** MATERIAL PROVIDED follows **

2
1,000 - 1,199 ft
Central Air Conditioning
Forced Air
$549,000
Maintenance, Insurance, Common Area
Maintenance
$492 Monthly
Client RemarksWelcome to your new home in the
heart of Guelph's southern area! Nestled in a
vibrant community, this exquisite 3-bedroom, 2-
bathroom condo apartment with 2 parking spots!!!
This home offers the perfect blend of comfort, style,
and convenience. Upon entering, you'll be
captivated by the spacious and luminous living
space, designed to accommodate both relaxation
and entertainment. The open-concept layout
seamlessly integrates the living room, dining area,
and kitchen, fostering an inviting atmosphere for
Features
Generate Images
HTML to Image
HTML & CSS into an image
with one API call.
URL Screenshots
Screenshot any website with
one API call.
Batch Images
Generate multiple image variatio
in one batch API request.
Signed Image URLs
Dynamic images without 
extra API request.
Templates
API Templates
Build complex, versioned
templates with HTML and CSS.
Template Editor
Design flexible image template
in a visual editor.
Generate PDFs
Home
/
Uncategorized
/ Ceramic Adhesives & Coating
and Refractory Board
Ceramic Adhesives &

** End of MATERIAL PROVIDED **
** MATERIAL PROVIDED follows **

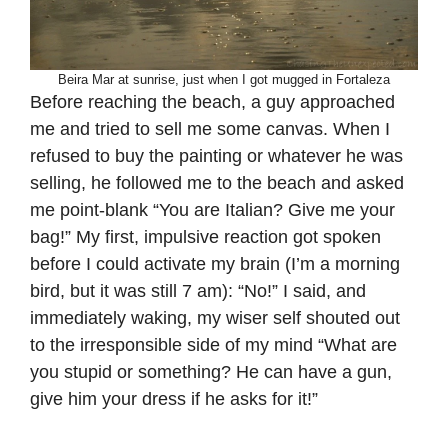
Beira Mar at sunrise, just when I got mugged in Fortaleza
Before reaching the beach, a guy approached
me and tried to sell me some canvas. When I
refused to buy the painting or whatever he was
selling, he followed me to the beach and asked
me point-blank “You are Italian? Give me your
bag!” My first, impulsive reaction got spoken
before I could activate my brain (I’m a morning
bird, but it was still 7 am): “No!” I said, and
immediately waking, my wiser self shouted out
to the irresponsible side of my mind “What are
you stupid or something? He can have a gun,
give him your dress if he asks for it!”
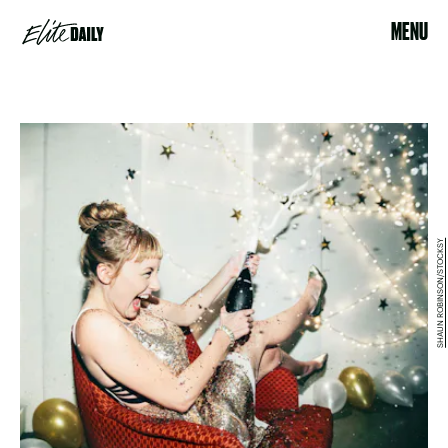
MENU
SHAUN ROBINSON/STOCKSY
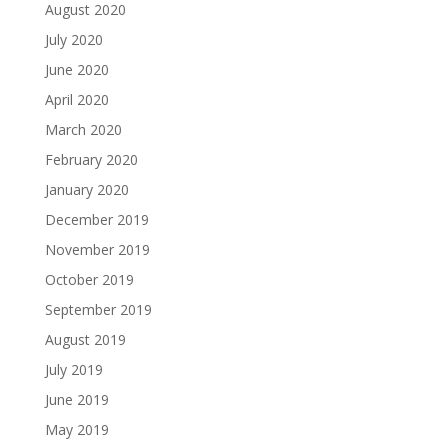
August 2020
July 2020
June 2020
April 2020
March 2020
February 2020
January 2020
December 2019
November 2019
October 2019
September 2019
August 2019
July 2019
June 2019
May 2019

** End of MATERIAL PROVIDED **

DESCRIPTION OF THE TASK
From the entries above, extract each line containing "beach".

EXERCISE ANSWER
Before reaching the beach, a guy approached
selling, he followed me to the beach and asked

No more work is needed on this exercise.